━━━ EXCERPTED RECORDS ━━━
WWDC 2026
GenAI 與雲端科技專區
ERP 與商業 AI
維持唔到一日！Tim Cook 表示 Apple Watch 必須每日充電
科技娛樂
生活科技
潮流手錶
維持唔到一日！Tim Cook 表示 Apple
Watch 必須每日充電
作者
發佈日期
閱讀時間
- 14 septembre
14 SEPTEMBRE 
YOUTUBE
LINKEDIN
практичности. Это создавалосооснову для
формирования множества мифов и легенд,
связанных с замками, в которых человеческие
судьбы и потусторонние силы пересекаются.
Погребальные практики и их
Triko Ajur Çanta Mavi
━━━
━━━ EXCERPTED RECORDS ━━━
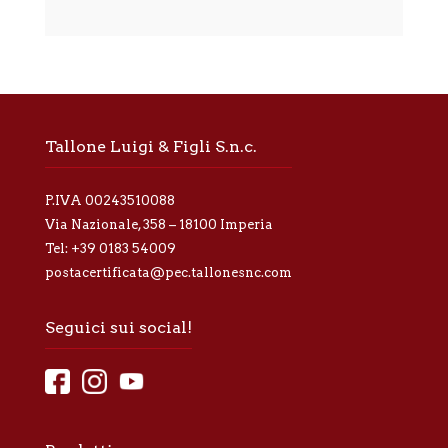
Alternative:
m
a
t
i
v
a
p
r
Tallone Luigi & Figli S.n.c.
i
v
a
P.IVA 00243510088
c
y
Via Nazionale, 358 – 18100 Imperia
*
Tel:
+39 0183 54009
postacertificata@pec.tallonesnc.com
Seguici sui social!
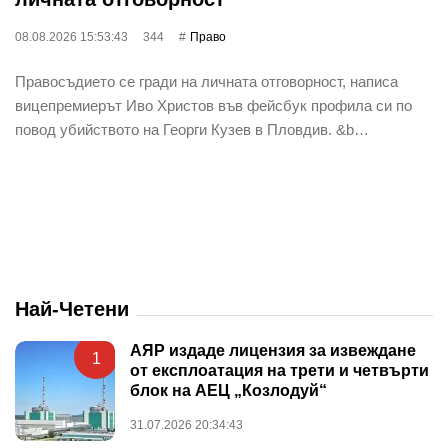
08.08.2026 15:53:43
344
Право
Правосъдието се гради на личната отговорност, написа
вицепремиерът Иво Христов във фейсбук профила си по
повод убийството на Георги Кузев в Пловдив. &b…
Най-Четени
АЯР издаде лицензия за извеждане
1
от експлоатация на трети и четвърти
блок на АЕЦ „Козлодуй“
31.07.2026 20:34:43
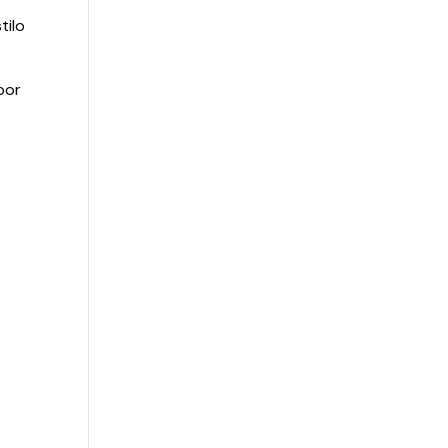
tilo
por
━━━
PROBLEM REQUIREMENTS
The required answer is the exact run of lines above starting at the line with "Погребальные практики и их" and ending at the line with "Triko Ajur Çanta Mavi", with both ends present.

WRITTEN RESPONSE
Погребальные практики и их
Triko Ajur Çanta Mavi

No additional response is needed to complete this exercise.